We all know these days that sugar is a problem in our diet, but there is huge confusion over what sensible limits are. Practically everyone seems to be confused by this - and I'm afraid this included me, when I wrote about sugar in Science for Life
, because I didn't realise just how stupid the regulations and recommendations are (thanks to reader Clare Kendall for pointing out an error in the book, and Phil Langton from Bristol University for useful guidance).
Our food packaging in the UK is generally labelled with the quantity of sugar in the product. In 2015, the UK's Science Advisory Committee came up with a report
recommending we reduce consumption to 5% of total dietary energy, which led to the figures of no more than 35g for a man and 25g for a woman. Now, it would only be sensible to make such a recommendation if, as I assumed, it matched the labelling - but it doesn't, making it practically meaningless. This is a recommendation for 'free sugar', where the labelling is the amount of total sugar. Free sugar is defined as 'all monosaccharides and disaccharides added to foods by the manufacturer, cook or consumer, plus sugars naturally present in honey, syrups and unsweetened fruit juices. Under this definition lactose (the sugar in milk) when naturally present in milk and milk products and the sugars contained within the cellular structure of foods (particularly fruits and vegetables) are excluded.' Got it?
There are two problems here. One (the one that confused me) is that it doesn't make any sense for your labelling legislation to require a different definition of sugar content to your recommendation for consumption. But the other is that limiting restrictions entirely to free sugars makes very little sense. For example, they treat all the sugar in orange juice as free sugar, but none
of the sugar in an orange (say) as free sugar. However, when you eat an orange, you release a lot of the fruit juice in your mouth, assuming you don't swallow the segments whole. Why isn’t that free sugar? Clearly it is.
There is also a problem with lactose, the sugar in milk. Again, it’s not clear how much this should be counted, but it seems wildly illogical to simply ignore it. And downright weird to count it when it's added, but not when it's already there, as milk has no structural protection to prevent absorption, as there is in fruit.

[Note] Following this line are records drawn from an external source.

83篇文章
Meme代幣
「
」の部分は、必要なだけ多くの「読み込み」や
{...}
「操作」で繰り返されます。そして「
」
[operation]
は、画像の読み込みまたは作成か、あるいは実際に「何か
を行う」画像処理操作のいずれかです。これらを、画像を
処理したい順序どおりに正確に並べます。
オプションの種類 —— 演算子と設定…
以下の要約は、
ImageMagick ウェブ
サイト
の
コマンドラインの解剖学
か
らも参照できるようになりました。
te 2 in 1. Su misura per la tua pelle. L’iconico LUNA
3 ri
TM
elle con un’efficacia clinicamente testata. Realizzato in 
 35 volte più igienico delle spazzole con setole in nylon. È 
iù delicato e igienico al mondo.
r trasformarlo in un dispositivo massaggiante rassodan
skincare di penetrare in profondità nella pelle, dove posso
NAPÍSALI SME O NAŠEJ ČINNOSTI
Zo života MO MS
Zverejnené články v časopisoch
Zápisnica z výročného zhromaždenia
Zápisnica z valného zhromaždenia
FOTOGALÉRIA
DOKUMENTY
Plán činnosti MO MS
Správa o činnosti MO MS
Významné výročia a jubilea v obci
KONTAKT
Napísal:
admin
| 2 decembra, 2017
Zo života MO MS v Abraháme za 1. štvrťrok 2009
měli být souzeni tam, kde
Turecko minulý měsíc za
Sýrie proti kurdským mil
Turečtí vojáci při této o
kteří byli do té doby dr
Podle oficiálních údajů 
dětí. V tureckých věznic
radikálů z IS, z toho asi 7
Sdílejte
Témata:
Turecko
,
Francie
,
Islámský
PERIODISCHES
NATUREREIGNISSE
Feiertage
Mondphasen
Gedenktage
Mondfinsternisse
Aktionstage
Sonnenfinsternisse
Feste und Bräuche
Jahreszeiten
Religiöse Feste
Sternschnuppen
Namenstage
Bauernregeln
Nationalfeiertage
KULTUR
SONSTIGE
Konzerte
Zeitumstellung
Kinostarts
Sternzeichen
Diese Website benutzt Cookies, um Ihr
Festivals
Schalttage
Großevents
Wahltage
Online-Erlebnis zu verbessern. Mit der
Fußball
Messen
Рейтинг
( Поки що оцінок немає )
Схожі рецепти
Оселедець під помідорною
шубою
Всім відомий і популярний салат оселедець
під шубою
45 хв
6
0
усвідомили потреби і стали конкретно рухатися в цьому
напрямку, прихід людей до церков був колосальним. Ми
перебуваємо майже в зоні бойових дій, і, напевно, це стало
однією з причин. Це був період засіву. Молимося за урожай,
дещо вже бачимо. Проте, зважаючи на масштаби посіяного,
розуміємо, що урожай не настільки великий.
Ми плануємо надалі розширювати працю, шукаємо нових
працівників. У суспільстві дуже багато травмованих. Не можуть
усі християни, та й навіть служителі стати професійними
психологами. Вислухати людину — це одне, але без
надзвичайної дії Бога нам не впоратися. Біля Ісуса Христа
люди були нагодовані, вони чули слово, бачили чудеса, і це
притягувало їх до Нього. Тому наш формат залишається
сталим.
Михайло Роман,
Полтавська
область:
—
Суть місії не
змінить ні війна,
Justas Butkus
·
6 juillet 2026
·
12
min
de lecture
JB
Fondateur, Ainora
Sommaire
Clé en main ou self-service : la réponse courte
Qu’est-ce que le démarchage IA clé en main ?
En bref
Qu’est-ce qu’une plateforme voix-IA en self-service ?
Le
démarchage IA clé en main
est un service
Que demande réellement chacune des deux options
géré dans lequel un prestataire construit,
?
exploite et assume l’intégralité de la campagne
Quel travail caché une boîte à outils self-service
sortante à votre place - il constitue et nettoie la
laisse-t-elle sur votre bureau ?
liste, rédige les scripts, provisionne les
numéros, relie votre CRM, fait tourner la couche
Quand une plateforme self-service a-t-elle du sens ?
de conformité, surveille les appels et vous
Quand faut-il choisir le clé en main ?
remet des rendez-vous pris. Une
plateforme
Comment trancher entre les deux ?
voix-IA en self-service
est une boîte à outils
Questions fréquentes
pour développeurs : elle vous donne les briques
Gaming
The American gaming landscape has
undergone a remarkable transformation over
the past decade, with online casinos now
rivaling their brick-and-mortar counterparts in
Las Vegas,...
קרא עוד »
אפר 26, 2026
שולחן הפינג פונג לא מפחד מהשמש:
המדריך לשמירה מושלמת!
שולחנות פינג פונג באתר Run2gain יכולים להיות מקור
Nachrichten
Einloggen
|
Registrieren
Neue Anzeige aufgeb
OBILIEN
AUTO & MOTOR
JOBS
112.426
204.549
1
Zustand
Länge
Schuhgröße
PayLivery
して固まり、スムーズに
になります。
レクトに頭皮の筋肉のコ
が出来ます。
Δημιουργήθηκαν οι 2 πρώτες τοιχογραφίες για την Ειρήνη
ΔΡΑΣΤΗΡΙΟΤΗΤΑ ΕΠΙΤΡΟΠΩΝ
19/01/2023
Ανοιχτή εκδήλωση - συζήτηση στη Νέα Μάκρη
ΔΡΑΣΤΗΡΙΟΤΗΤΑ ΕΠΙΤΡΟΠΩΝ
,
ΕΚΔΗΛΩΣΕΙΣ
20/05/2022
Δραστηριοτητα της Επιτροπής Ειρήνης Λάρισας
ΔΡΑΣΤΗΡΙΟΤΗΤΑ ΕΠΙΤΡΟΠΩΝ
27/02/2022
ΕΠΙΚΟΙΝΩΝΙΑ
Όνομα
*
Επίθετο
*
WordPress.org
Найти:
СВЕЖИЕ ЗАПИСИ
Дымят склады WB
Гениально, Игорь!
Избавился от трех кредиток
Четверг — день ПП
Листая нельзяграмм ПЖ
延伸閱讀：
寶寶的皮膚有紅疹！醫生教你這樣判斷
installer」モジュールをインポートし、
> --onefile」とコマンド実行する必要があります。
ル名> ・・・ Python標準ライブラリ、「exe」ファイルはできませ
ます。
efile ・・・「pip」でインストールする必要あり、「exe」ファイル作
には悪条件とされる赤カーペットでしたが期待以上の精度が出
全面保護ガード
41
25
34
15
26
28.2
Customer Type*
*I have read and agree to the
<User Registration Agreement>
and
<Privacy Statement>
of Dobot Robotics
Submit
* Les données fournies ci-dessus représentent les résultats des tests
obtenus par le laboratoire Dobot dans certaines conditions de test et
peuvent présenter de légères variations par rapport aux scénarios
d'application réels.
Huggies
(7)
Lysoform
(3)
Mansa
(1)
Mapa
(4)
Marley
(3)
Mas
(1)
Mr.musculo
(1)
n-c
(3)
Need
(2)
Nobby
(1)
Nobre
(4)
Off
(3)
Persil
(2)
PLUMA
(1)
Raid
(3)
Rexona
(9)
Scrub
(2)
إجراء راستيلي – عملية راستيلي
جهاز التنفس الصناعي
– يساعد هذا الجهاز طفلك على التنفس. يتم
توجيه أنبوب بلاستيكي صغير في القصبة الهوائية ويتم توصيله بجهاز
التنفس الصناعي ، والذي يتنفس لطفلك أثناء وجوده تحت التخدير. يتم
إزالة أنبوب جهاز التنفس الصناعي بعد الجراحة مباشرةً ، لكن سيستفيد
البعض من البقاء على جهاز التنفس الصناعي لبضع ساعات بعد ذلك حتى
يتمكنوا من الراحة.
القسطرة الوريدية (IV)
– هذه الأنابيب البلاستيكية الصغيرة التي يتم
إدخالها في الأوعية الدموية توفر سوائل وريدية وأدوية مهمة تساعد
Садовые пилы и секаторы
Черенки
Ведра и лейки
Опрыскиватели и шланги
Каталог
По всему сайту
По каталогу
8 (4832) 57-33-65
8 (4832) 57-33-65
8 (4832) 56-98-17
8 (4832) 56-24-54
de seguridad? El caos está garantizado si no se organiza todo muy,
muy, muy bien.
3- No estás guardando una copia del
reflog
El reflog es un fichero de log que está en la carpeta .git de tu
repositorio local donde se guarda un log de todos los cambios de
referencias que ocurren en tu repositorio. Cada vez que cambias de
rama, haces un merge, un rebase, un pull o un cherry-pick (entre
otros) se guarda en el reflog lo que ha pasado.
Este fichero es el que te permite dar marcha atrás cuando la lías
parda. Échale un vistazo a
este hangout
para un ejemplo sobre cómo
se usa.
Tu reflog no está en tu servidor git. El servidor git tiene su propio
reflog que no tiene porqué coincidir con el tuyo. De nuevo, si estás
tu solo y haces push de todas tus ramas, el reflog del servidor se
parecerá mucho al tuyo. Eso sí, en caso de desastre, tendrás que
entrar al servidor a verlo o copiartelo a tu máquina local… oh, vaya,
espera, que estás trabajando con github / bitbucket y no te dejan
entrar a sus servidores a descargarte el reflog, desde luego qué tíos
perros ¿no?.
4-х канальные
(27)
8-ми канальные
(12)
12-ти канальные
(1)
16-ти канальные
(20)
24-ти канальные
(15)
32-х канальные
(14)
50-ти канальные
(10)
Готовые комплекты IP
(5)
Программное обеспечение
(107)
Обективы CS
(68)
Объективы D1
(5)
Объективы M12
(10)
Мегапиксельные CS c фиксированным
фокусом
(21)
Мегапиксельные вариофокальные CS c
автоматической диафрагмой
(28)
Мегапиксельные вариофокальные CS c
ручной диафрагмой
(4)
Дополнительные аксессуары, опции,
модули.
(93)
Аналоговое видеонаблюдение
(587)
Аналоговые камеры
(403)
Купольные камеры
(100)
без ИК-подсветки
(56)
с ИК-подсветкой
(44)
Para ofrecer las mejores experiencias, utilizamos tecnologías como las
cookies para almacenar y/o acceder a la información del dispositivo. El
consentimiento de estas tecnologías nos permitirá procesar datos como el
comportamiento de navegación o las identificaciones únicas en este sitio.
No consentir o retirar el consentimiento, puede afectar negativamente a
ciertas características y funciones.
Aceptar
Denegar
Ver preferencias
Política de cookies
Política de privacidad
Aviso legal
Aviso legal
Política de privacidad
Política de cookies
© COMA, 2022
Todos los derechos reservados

As far as I can see from the document, there is not good evidence of the involvement of non-free sugars in diabetes, but equally there is not good evidence they are not
involved (and nothing either way on heart conditions etc.) My suspicion is they didn't want to scare people off eating fruit and drinking milk because there are other nutrients in them that are good - but the result is a very confusing message.
I suspect the best thing is to cut down on all sugar, but of the sugar you do have, to make sure that it is accompanied by other beneficial nutrients. By all means drink milk (assuming no lactose intolerance) and eat fruit - they are good for you because of those nutrients - but don't consume too much. As mentioned in the book, it's sensible if more of your 5 (or 7 or 10) a day are vegetables rather than fruit. And I'd definitely stay away from smoothies and other very high sugar content drinks (Frappacinos, for instance) and foods mentioned in the book, except as occasional treats.